§ **Task to carry out**: Entries follow. Give back exactly the lines starting at the one containing "ヴィンテージ古着の高価宅配買取 | 古着屋RAINBOW" and ending at the one containing "古着屋さん、アンティーク・ヴィンテージショップなどでご購入し", and no other lines.

§ **Data for analysis**:
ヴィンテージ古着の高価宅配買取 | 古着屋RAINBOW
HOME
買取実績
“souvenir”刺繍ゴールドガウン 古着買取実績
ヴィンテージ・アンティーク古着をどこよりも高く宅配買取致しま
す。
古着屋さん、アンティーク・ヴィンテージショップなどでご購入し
---
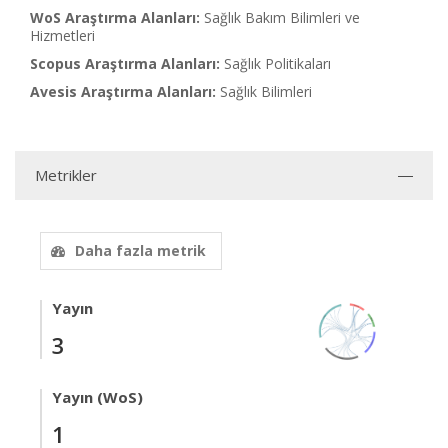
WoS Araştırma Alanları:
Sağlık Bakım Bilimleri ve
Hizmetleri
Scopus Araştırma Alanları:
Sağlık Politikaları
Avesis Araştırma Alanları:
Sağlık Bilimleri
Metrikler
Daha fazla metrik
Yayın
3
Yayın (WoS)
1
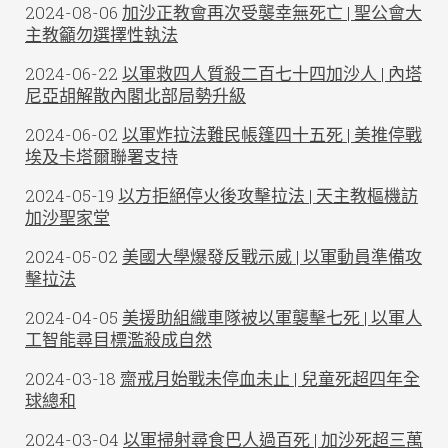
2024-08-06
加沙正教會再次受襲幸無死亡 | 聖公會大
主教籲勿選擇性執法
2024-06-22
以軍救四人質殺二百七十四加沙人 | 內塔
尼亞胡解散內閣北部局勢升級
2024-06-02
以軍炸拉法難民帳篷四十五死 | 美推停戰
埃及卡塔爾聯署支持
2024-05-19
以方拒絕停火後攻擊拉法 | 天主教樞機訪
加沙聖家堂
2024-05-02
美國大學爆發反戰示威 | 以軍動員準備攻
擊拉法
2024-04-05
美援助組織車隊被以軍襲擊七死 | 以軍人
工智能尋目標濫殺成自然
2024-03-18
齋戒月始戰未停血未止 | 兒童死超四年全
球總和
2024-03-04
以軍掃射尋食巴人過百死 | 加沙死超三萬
--
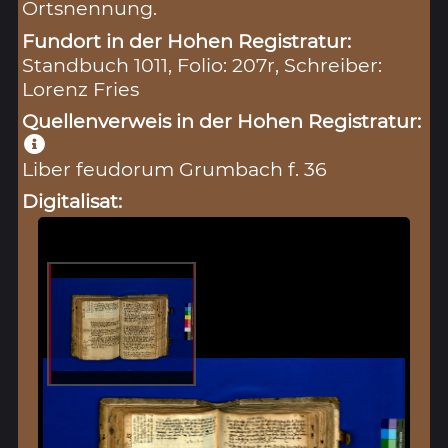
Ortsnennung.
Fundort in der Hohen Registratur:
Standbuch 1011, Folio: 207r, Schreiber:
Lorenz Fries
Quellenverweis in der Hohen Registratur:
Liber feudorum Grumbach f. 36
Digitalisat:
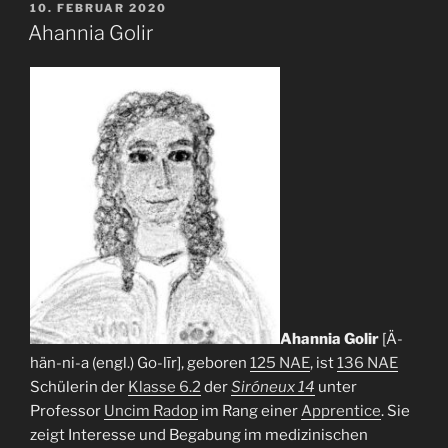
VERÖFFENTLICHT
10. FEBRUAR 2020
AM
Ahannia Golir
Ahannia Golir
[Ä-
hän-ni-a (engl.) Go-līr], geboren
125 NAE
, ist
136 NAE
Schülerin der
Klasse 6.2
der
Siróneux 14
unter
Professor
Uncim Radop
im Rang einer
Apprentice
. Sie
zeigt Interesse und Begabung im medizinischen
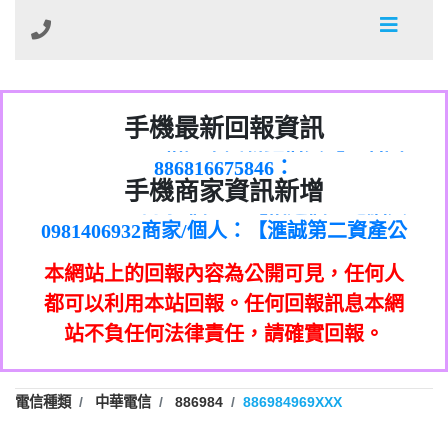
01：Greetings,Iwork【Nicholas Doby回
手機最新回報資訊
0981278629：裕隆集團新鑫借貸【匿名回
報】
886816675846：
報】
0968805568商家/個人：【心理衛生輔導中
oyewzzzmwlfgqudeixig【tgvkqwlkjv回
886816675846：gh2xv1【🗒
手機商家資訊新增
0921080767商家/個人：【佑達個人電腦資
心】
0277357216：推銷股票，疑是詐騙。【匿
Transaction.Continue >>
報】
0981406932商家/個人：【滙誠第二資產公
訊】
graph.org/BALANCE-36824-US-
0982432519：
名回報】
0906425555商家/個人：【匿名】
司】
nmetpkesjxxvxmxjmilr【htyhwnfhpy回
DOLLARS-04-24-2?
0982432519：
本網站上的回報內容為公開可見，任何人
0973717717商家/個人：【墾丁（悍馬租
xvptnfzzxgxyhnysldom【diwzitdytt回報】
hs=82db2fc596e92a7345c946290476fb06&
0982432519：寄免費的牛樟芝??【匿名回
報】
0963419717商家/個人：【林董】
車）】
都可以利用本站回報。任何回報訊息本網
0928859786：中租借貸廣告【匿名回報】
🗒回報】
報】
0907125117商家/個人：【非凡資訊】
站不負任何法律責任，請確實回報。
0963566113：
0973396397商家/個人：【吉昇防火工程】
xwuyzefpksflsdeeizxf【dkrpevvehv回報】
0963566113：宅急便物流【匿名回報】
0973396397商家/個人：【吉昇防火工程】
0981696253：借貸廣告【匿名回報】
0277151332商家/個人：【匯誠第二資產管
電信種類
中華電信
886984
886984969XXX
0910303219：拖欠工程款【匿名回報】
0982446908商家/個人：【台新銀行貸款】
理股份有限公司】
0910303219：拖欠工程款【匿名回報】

§ **Answer area**:
ヴィンテージ古着の高価宅配買取 | 古着屋RAINBOW
HOME
買取実績
“souvenir”刺繍ゴールドガウン 古着買取実績
ヴィンテージ・アンティーク古着をどこよりも高く宅配買取致しま
す。
古着屋さん、アンティーク・ヴィンテージショップなどでご購入し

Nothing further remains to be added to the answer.